*** Opening of Exercise data ***

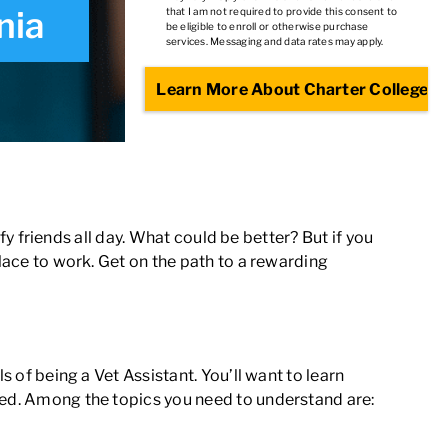
nia
that I am not required to provide this consent to
be eligible to enroll or otherwise purchase
services. Messaging and data rates may apply.
ffy friends all day. What could be better? But if you
place to work. Get on the path to a rewarding
 of being a Vet Assistant
. You’ll want to learn
ured. Among the topics you need to understand are:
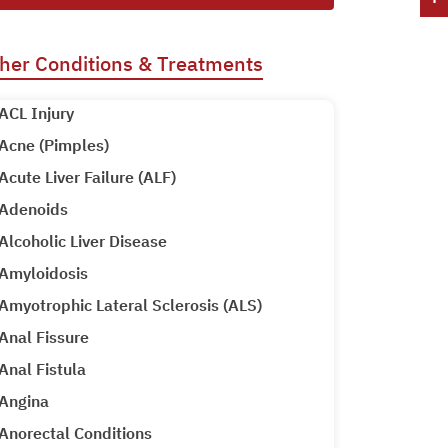
her Conditions & Treatments
ACL Injury
Acne (Pimples)
Acute Liver Failure (ALF)
Adenoids
Alcoholic Liver Disease
Amyloidosis
Amyotrophic Lateral Sclerosis (ALS)
Anal Fissure
Anal Fistula
Angina
Anorectal Conditions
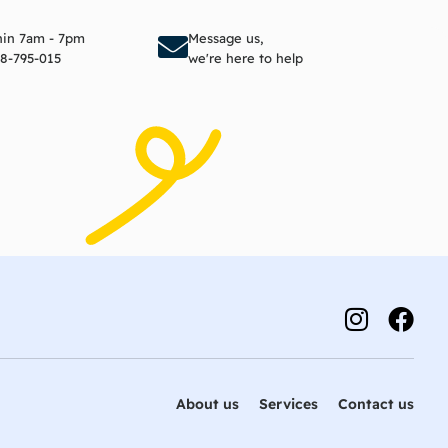
to cart
Add to cart
thin 7am - 7pm
Message us,
8-795-015
we're here to help
About us
Services
Contact us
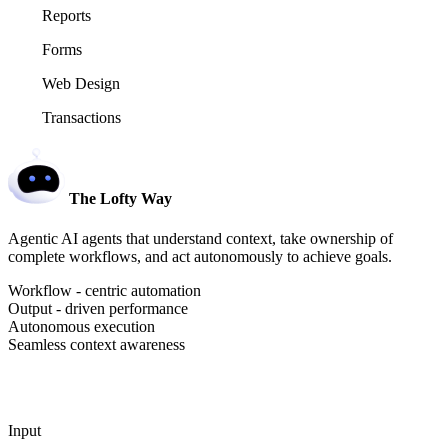
Reports
Forms
Web Design
Transactions
The Lofty Way
Agentic AI agents that understand context, take ownership of
complete workflows, and act autonomously to achieve goals.
Workflow - centric automation
Output - driven performance
Autonomous execution
Seamless context awareness
Input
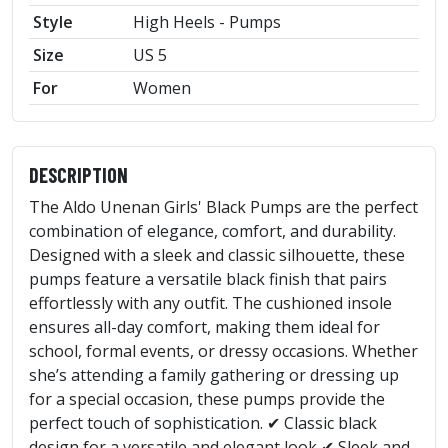
Style
High Heels - Pumps
Size
US 5
For
Women
DESCRIPTION
The Aldo Unenan Girls' Black Pumps are the perfect
combination of elegance, comfort, and durability.
Designed with a sleek and classic silhouette, these
pumps feature a versatile black finish that pairs
effortlessly with any outfit. The cushioned insole
ensures all-day comfort, making them ideal for
school, formal events, or dressy occasions. Whether
she’s attending a family gathering or dressing up
for a special occasion, these pumps provide the
perfect touch of sophistication. ✔ Classic black
design for a versatile and elegant look ✔ Sleek and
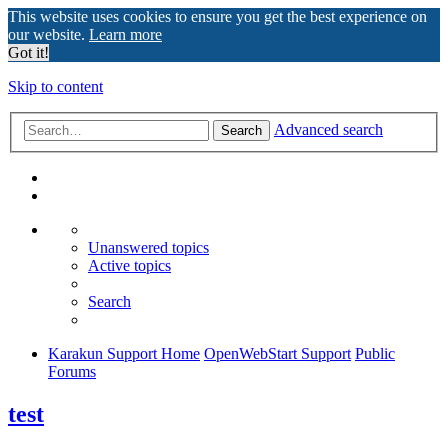
This website uses cookies to ensure you get the best experience on
our website.
Learn more
Got it!
Skip to content
Advanced search
Search
Unanswered topics
Active topics
Search
Karakun Support Home
OpenWebStart Support
Public
Forums
test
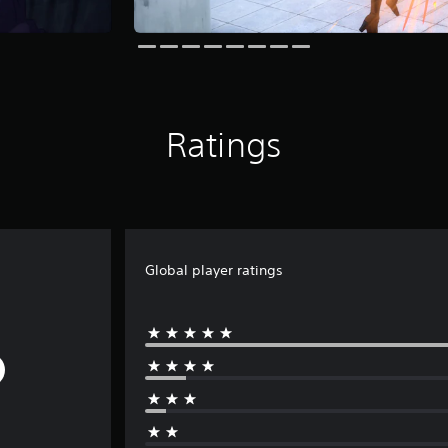
Ratings
Global player ratings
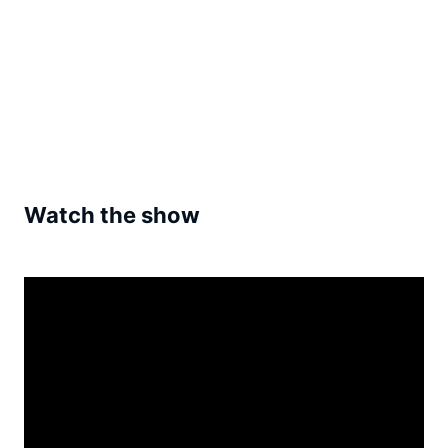
Watch the show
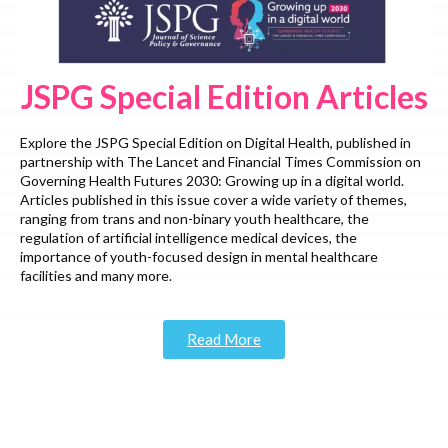
JSPG Special Edition Articles
Explore the JSPG Special Edition on Digital Health, published in
partnership with The Lancet and Financial Times Commission on
Governing Health Futures 2030: Growing up in a digital world.
Articles published in this issue cover a wide variety of themes,
ranging from trans and non-binary youth healthcare, the
regulation of artificial intelligence medical devices, the
importance of youth-focused design in mental healthcare
facilities and many more.
Read More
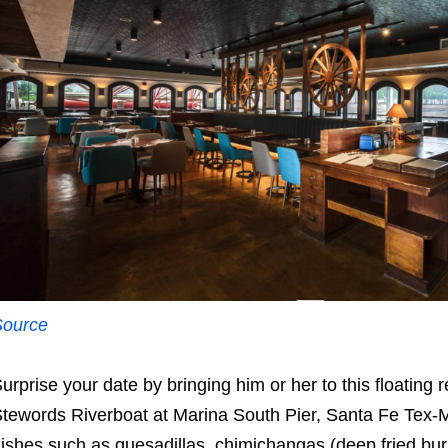
Source
urprise your date by bringing him or her to this floating
tewords Riverboat at Marina South Pier, Santa Fe Tex-M
ishes such as quesadillas, chimichangas (deep fried burri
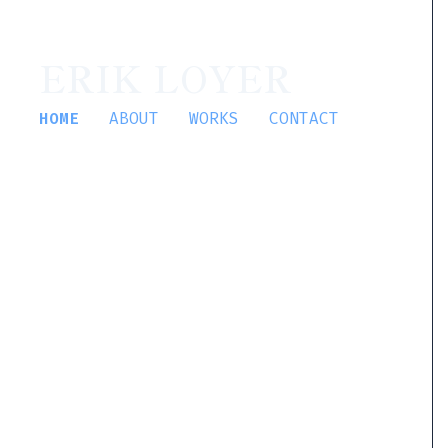
ERIK LOYER
HOME
ABOUT
WORKS
CONTACT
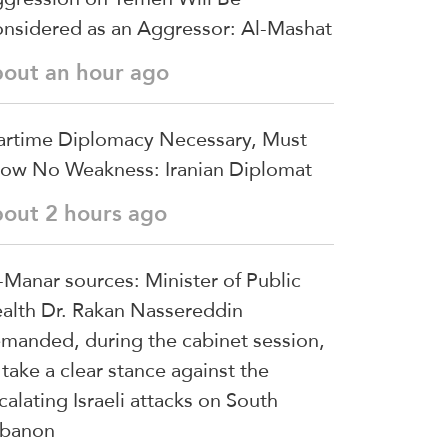
nsidered as an Aggressor: Al-Mashat
bout an hour ago
rtime Diplomacy Necessary, Must
ow No Weakness: Iranian Diplomat
bout 2 hours ago
-Manar sources: Minister of Public
alth Dr. Rakan Nassereddin
manded, during the cabinet session,
 take a clear stance against the
calating Israeli attacks on South
banon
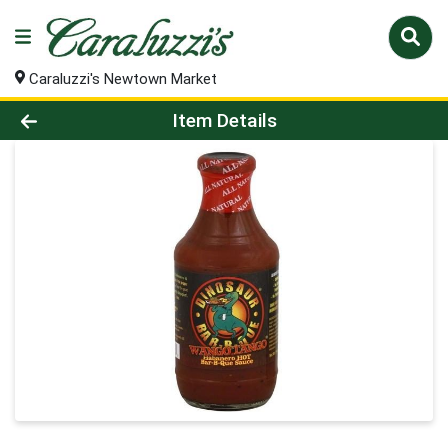
Caraluzzi's Newtown Market
Product Details Page
Item Details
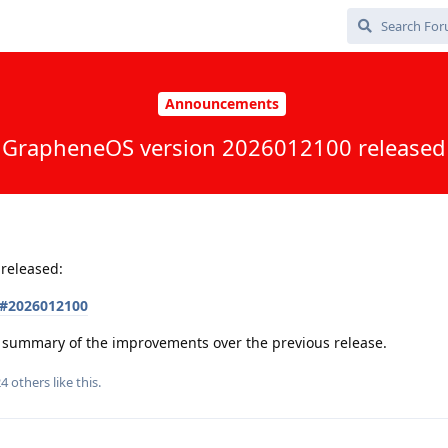
Announcements
GrapheneOS version 2026012100 released
released:
s#2026012100
 a summary of the improvements over the previous release.
24
others
like this
.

*** Close of Exercise data ***

Task item: Omit the pictures, and quote the material above exactly as given.

Exercise answer:
nia
that I am not required to provide this consent to
be eligible to enroll or otherwise purchase
services. Messaging and data rates may apply.
ffy friends all day. What could be better? But if you
place to work. Get on the path to a rewarding
 of being a Vet Assistant
. You’ll want to learn
ured. Among the topics you need to understand are:
her Conditions & Treatments
ACL Injury
Acne (Pimples)
Acute Liver Failure (ALF)
Adenoids
Alcoholic Liver Disease
Amyloidosis
Amyotrophic Lateral Sclerosis (ALS)
Anal Fissure
Anal Fistula
Angina
Anorectal Conditions
to cart
Add to cart
thin 7am - 7pm
Message us,
8-795-015
we're here to help
About us
Services
Contact us
Reports
Forms
Web Design
Transactions
The Lofty Way
Agentic AI agents that understand context, take ownership of
complete workflows, and act autonomously to achieve goals.
Workflow - centric automation
Output - driven performance
Autonomous execution
Seamless context awareness
Input
Style
High Heels - Pumps
Size
US 5
For
Women
DESCRIPTION
The Aldo Unenan Girls' Black Pumps are the perfect
combination of elegance, comfort, and durability.
Designed with a sleek and classic silhouette, these
pumps feature a versatile black finish that pairs
effortlessly with any outfit. The cushioned insole
ensures all-day comfort, making them ideal for
school, formal events, or dressy occasions. Whether
she’s attending a family gathering or dressing up
for a special occasion, these pumps provide the
perfect touch of sophistication. ✔ Classic black
design for a versatile and elegant look ✔ Sleek and
This website uses cookies to ensure you get the best experience on
our website.
Learn more
Got it!
Skip to content
Advanced search
Search
Unanswered topics
Active topics
Search
Karakun Support Home
OpenWebStart Support
Public
Forums
test
Ratings
Global player ratings
Watch the show
JSPG Special Edition Articles
Explore the JSPG Special Edition on Digital Health, published in
partnership with The Lancet and Financial Times Commission on
Governing Health Futures 2030: Growing up in a digital world.
Articles published in this issue cover a wide variety of themes,
ranging from trans and non-binary youth healthcare, the
regulation of artificial intelligence medical devices, the
importance of youth-focused design in mental healthcare
facilities and many more.
Read More
Source
urprise your date by bringing him or her to this floating
tewords Riverboat at Marina South Pier, Santa Fe Tex-M
ishes such as quesadillas, chimichangas (deep fried burri
ERIK LOYER
HOME
ABOUT
WORKS
CONTACT
nsidered as an Aggressor: Al-Mashat
bout an hour ago
rtime Diplomacy Necessary, Must
ow No Weakness: Iranian Diplomat
bout 2 hours ago
-Manar sources: Minister of Public
alth Dr. Rakan Nassereddin
manded, during the cabinet session,
 take a clear stance against the
calating Israeli attacks on South
banon
Caraluzzi's Newtown Market
Product Details Page
Item Details
Announcements
GrapheneOS version 2026012100 released
released:
s#2026012100
 a summary of the improvements over the previous release.
24
others
like this
.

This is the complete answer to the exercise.